Desta vez, em vez de uma “hipótese verosímil” trago uma “hipótese ficcionada” para o leitor avaliar. Trata-se de uma conexão estrutural de longo alcance entre “o modelo TTIP” de crescimento económico, a plataforma logístico-económica que lhe corresponde no espaço da macrorregião peninsular e a eventual integração política ibérica que daí pode decorrer.

O “modelo TTIP”: o primado do modelo transcontinental sobre o modelo regional europeu.

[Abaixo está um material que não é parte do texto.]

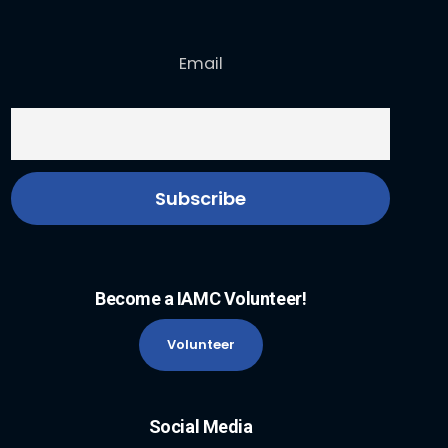
Email
Become a IAMC Volunteer!
Volunteer
Social Media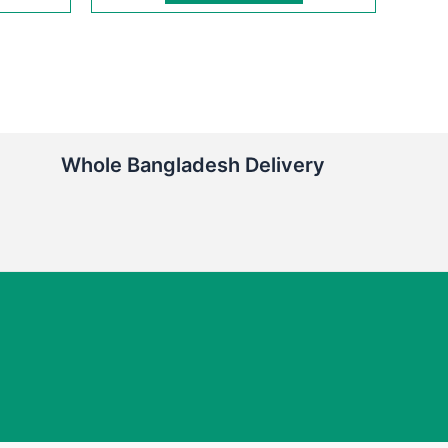
Whole Bangladesh Delivery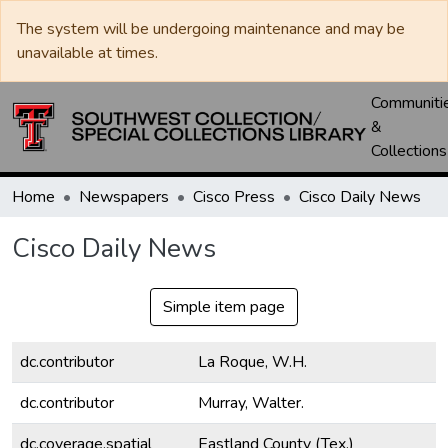
The system will be undergoing maintenance and may be
unavailable at times.
Communiti
&
Collections
Home
Newspapers
Cisco Press
Cisco Daily News
Cisco Daily News
Simple item page
dc.contributor
La Roque, W.H.
dc.contributor
Murray, Walter.
dc.coverage.spatial
Eastland County (Tex.)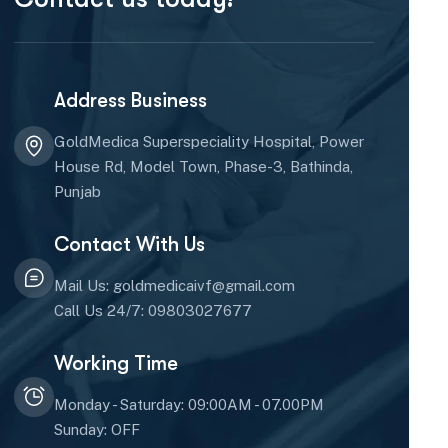
Address Business
GoldMedica Superspeciality Hospital, Power
House Rd, Model Town, Phase-3, Bathinda,
Punjab
Contact With Us
Mail Us: goldmedicaivf@gmail.com
Call Us 24/7: 09803027677
Working Time
Monday - Saturday: 09:00AM - 07.00PM
Sunday: OFF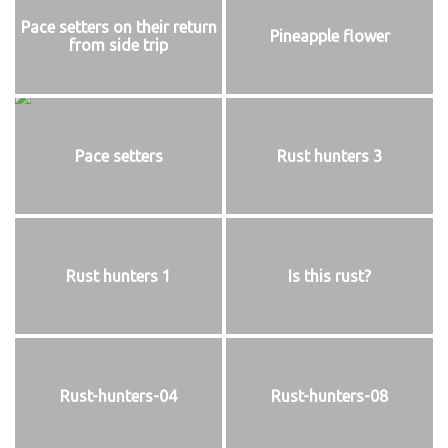
Pace setters on their return
Pineapple flower
from side trip
Pace setters
Rust hunters 3
Rust hunters 1
Is this rust?
Rust-hunters-04
Rust-hunters-08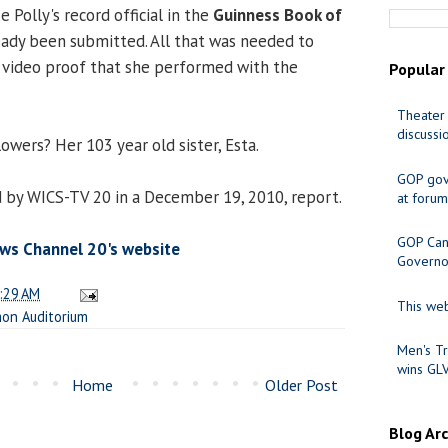
Polly's record official in the
Guinness Book of
eady been submitted. All that was needed to
 video proof that she performed with the
Popular
Theater 
discussi
owers? Her 103 year old sister, Esta.
GOP gov
 by WICS-TV 20 in a December 19, 2010, report.
at forum
GOP Cand
ws Channel 20's website
Governo
:29 AM
This web
on Auditorium
Men's Tr
wins GL
Home
Older Post
Blog Ar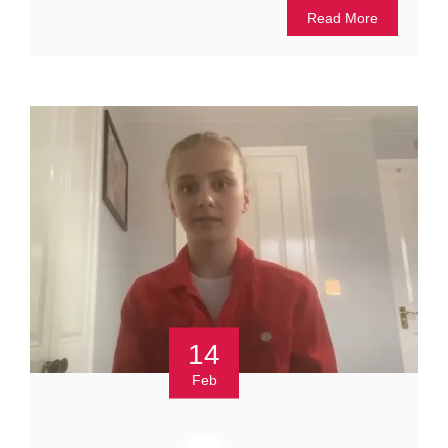
Read More
14
Feb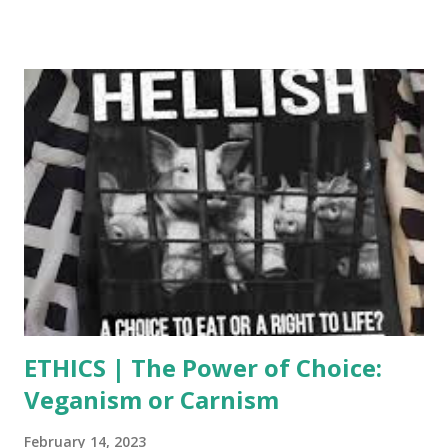
paradigm shift is a fundamental change in approach or
underlying assumptions. For example, when Pythagoras
proposed that the Earth was round instead of flat, the
foundation of science and people’s understanding of the
world was completely changed. Similarly, when the
Industrial Revolution took place there was a complete shift
in manufacturing, lifestyle, and economics. A paradigm shift
will literally shake a society, or an entire civilization to its
core, by making it veer off its current path, and driving it
toward a new one. Though it might appear the opposite in
the corporate-controlled mainstream news, i...
ETHICS | The Power of Choice:
Veganism or Carnism
February 14, 2023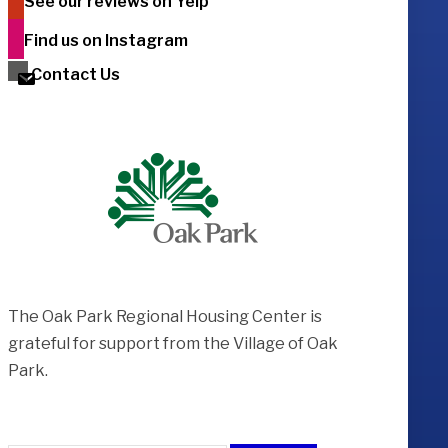
See our reviews on Yelp
Find us on Instagram
Contact Us
The Oak Park Regional Housing Center is ​
grateful for support from the Village of Oak
Park.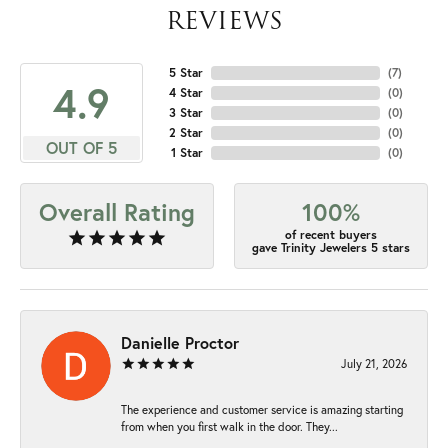
REVIEWS
5 Star
(
7
)
4.9
4 Star
(
0
)
3 Star
(
0
)
2 Star
(
0
)
OUT OF 5
1 Star
(
0
)
Overall Rating
100%
of recent buyers
gave Trinity Jewelers 5 stars
Danielle Proctor
July 21, 2026
The experience and customer service is amazing starting
from when you first walk in the door. They...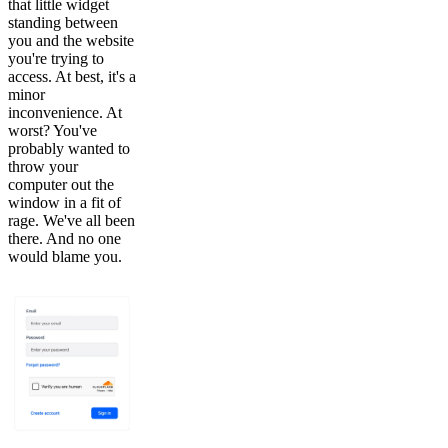
that little widget
standing between
you and the website
you're trying to
access. At best, it's a
minor
inconvenience. At
worst? You've
probably wanted to
throw your
computer out the
window in a fit of
rage. We've all been
there. And no one
would blame you.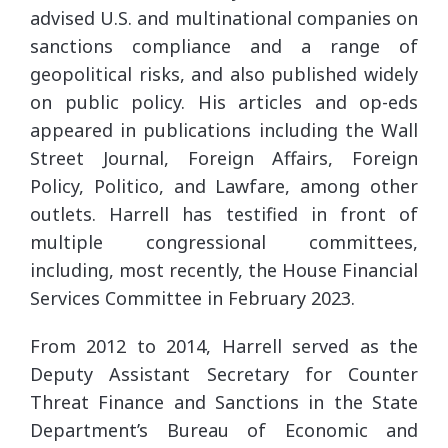
advised U.S. and multinational companies on
sanctions compliance and a range of
geopolitical risks, and also published widely
on public policy. His articles and op-eds
appeared in publications including the Wall
Street Journal, Foreign Affairs, Foreign
Policy, Politico, and Lawfare, among other
outlets. Harrell has testified in front of
multiple congressional committees,
including, most recently, the House Financial
Services Committee in February 2023.
From 2012 to 2014, Harrell served as the
Deputy Assistant Secretary for Counter
Threat Finance and Sanctions in the State
Department’s Bureau of Economic and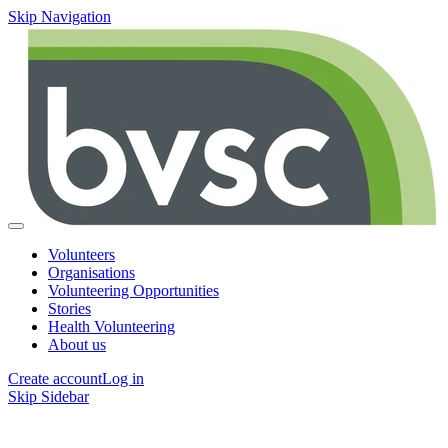
Skip Navigation
Volunteers
Organisations
Volunteering Opportunities
Stories
Health Volunteering
About us
Create account
Log in
Skip Sidebar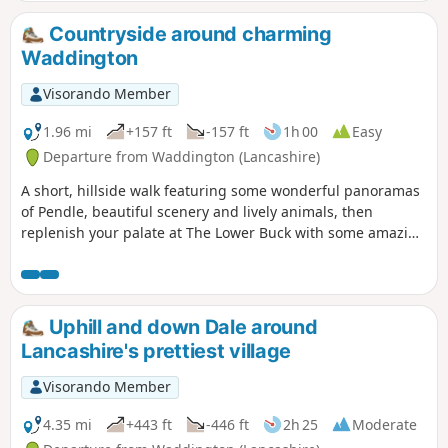
Countryside around charming
Waddington
Visorando Member
1.96 mi
+157 ft
-157 ft
1h 00
Easy
Departure from Waddington (Lancashire)
A short, hillside walk featuring some wonderful panoramas
of Pendle, beautiful scenery and lively animals, then
replenish your palate at The Lower Buck with some amazing
food and drink.
Uphill and down Dale around
Lancashire's prettiest village
Visorando Member
4.35 mi
+443 ft
-446 ft
2h 25
Moderate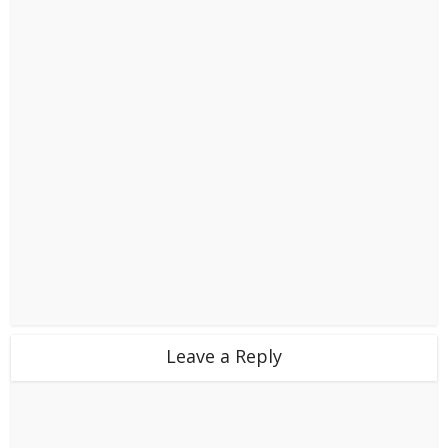
Leave a Reply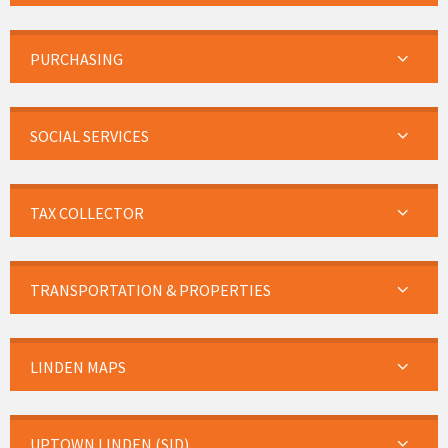
PURCHASING
SOCIAL SERVICES
TAX COLLECTOR
TRANSPORTATION & PROPERTIES
LINDEN MAPS
UPTOWN LINDEN (SID)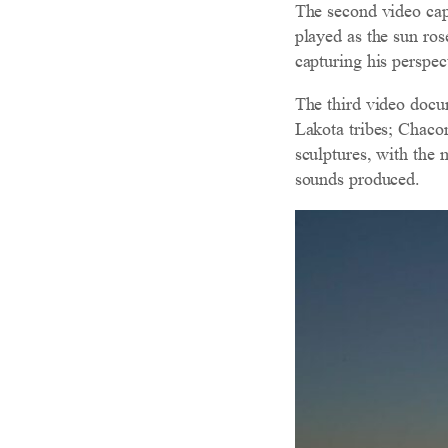
The second video cap
played as the sun ro
capturing his perspec
The third video docu
Lakota tribes; Chaco
sculptures, with the 
sounds produced.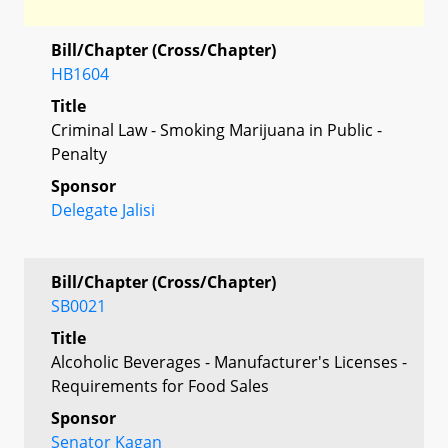
Bill/Chapter (Cross/Chapter)
HB1604
Title
Criminal Law - Smoking Marijuana in Public -
Penalty
Sponsor
Delegate Jalisi
Bill/Chapter (Cross/Chapter)
SB0021
Title
Alcoholic Beverages - Manufacturer's Licenses -
Requirements for Food Sales
Sponsor
Senator Kagan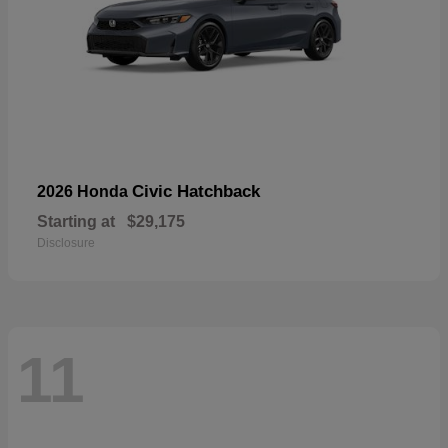
Civic Hatchback
2026 Honda
Starting at
$29,175
Disclosure
11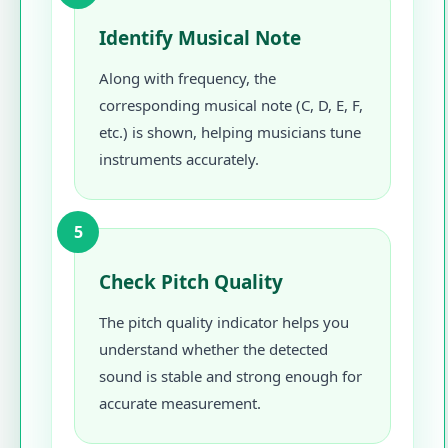
Identify Musical Note
Along with frequency, the
corresponding musical note (C, D, E, F,
etc.) is shown, helping musicians tune
instruments accurately.
5
Check Pitch Quality
The pitch quality indicator helps you
understand whether the detected
sound is stable and strong enough for
accurate measurement.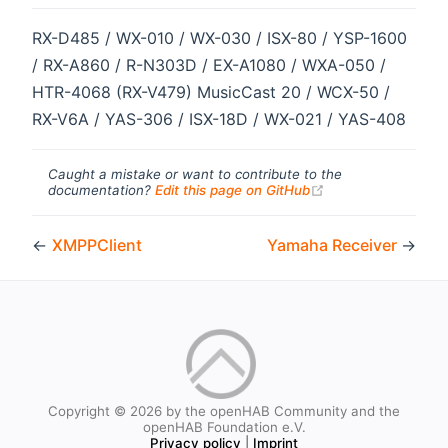
RX-D485 / WX-010 / WX-030 / ISX-80 / YSP-1600
/ RX-A860 / R-N303D / EX-A1080 / WXA-050 /
HTR-4068 (RX-V479) MusicCast 20 / WCX-50 /
RX-V6A / YAS-306 / ISX-18D / WX-021 / YAS-408
Caught a mistake or want to contribute to the
(opens new windo
documentation?
Edit this page on GitHub
←
XMPPClient
Yamaha Receiver
→
Copyright © 2026 by the openHAB Community and the
openHAB Foundation e.V.
Privacy policy
|
Imprint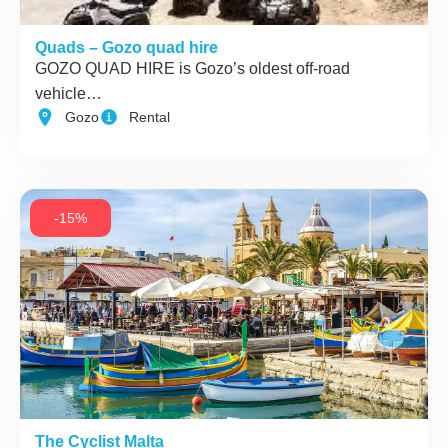
Quads – Gozo quad hire
GOZO QUAD HIRE is Gozo’s oldest off-road
vehicle…
Gozo
Rental
-15%
The Cyclist Malta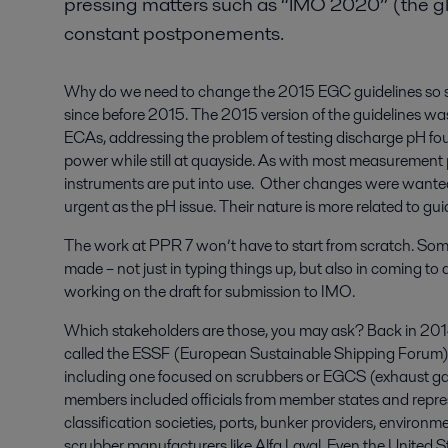
pressing matters such as “IMO 2020” (the gl
constant postponements.
Why do we need to change the 2015 EGC guidelines so s
since before 2015. The 2015 version of the guidelines was a
ECAs, addressing the problem of testing discharge pH fo
power while still at quayside. As with most measurement 
instruments are put into use. Other changes were wante
urgent as the pH issue. Their nature is more related to gui
The work at PPR 7 won’t have to start from scratch. Som
made – not just in typing things up, but also in coming 
working on the draft for submission to IMO.
Which stakeholders are those, you may ask? Back in 201
called the ESSF (European Sustainable Shipping Forum), 
including one focused on scrubbers or EGCS (exhaust ga
members included officials from member states and repres
classification societies, ports, bunker providers, enviro
scrubber manufacturers like Alfa Laval. Even the United S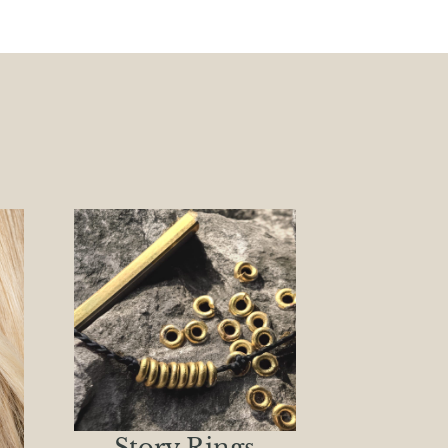
Story Rings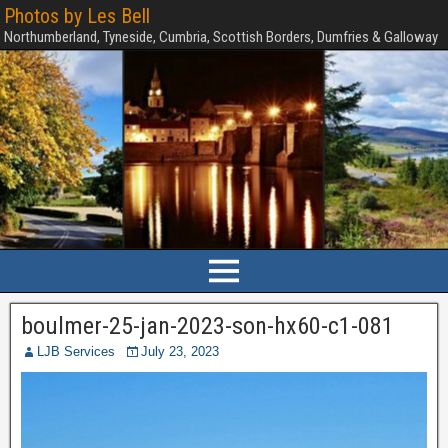
Photos by Les Bell
Northumberland, Tyneside, Cumbria, Scottish Borders, Dumfries & Galloway
boulmer-25-jan-2023-son-hx60-c1-081
LJB Services
July 23, 2023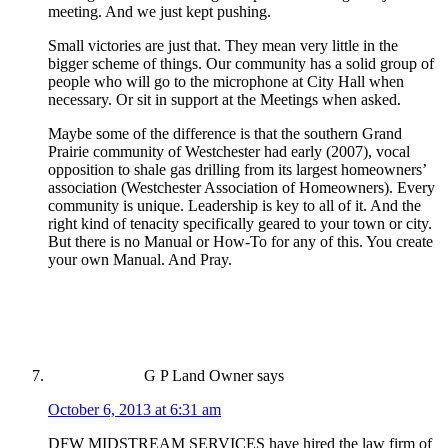
meeting. And we just kept pushing.
Small victories are just that. They mean very little in the
bigger scheme of things. Our community has a solid group of
people who will go to the microphone at City Hall when
necessary. Or sit in support at the Meetings when asked.
Maybe some of the difference is that the southern Grand
Prairie community of Westchester had early (2007), vocal
opposition to shale gas drilling from its largest homeowners’
association (Westchester Association of Homeowners). Every
community is unique. Leadership is key to all of it. And the
right kind of tenacity specifically geared to your town or city.
But there is no Manual or How-To for any of this. You create
your own Manual. And Pray.
G P Land Owner
says
October 6, 2013 at 6:31 am
DFW MIDSTREAM SERVICES have hired the law firm of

O tratado transatlântico de comércio e investimento (TTIP) tem na sua base um acordo de parceria entre a União Europeia e os Estados Unidos. Os objetivos deste acordo de comércio entre as duas margens do Atlântico são bem conhecidos: acesso livre ao mercado pela redução de barreiras e custos alfandegários, a harmonização de normas internacionais em matéria de ambiente, saúde, segurança do trabalho, a convergência das práticas regulatórias, a resolução extrajudicial dos conflitos de concorrência, entre outros. Assim, estima-se um crescimento potencial do PIB europeu da ordem de 120 mil milhões de euros, estimulado pelo comércio e investimento de PME e multinacionais dos dois lados do Atlântico. Neste modelo transcontinental, os EUA e as suas empresas multinacionais em particular seriam o centro do mundo pois pelo continente americano e em especial pelo canal do Panamá passariam doravante os grandes movimentos comerciais e financeiros do transpacífico e do transatlântico. Nesta nova geografia política e económica mundial a pequena península euro-asiática da Europa seria um território de destino e um ator político de 2ª ordem e a península ibérica uma plataforma logística de acesso ao mercado europeu.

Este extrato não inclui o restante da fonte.